Stanley. Stanley, a British-born American newspaperman who set out to find David Livingstone, a famous explorer and missionary, found him, wrote a book about it, and became a legend. What was not as well-known was that he then went with his exploration experience, his maps and charts, to European powers, most notably the King of Belgium, and created one of the nastiest and most immoral colonies since the days of slavery, the Belgian Congo. Stanley’d gotten famous for Livingstone, but he’d gotten rich by exploitation.

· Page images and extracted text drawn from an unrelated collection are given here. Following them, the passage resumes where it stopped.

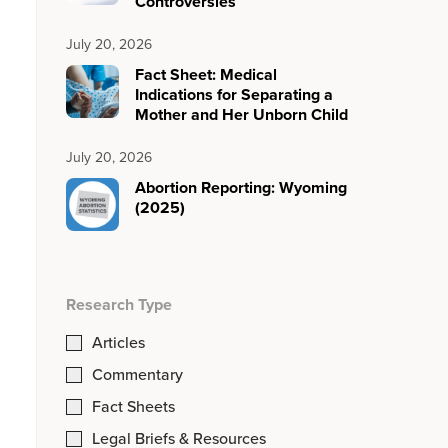
Controversies
July 20, 2026
Fact Sheet: Medical
Indications for Separating a
Mother and Her Unborn Child
July 20, 2026
Abortion Reporting: Wyoming
(2025)
Research Type
Articles
Commentary
Fact Sheets
Legal Briefs & Resources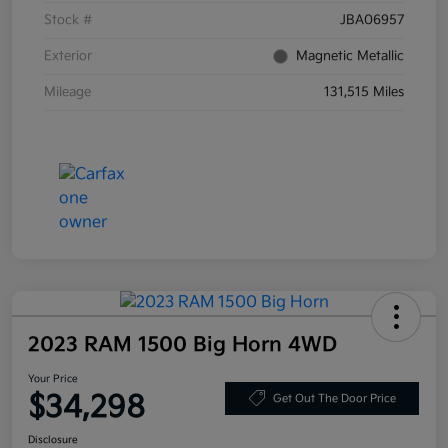
Stock #
JBA06957
Exterior
Magnetic Metallic
Mileage
131,515 Miles
2023 RAM 1500 Big Horn 4WD
Your Price
$34,298
Get Out The Door Price
Disclosure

Livingstone, a godly man with a love of Africa, died, nearly a saint, bringing medicine and Christianity to the natives he loved, and who loved him, while sending back the maps that the Stanleys of that time would use to rape the continent.

The ship was not named for David Livingstone.

Nagel signaled to the rest of the team and they approached the first of the vast series of structures that had once been a great farm supporting a town that was clearly intended to become a city. The cold wind continued to swirl and howl all around them, like some sort of ghostly presence, or perhaps the pain that dreams feel when they die.

The buildings seemed to go on and on; long, boxy affairs with high-pitched roofs facing the maximum sun. A mass of greenhouses, perhaps, although they did not, had never, depended on that sun for very much.

Still, much of the structures had been designed to be, if not transparent, then nearly so. Now, they were nearly opaque, sandblasted over decades without any attempt at maintenance to clear them. Here and there there were jagged holes in the surface, like the remains of great rocks thrown through plate glass.

Only this wasn’t glass, it was a synthetic material designed to withstand far worse than this miserable planet could normally dish out. Rocks, even huge ones catapulted by who knows what, would have been very noisy and created a lot of vibration, but they wouldn’t have penetrated that stuff.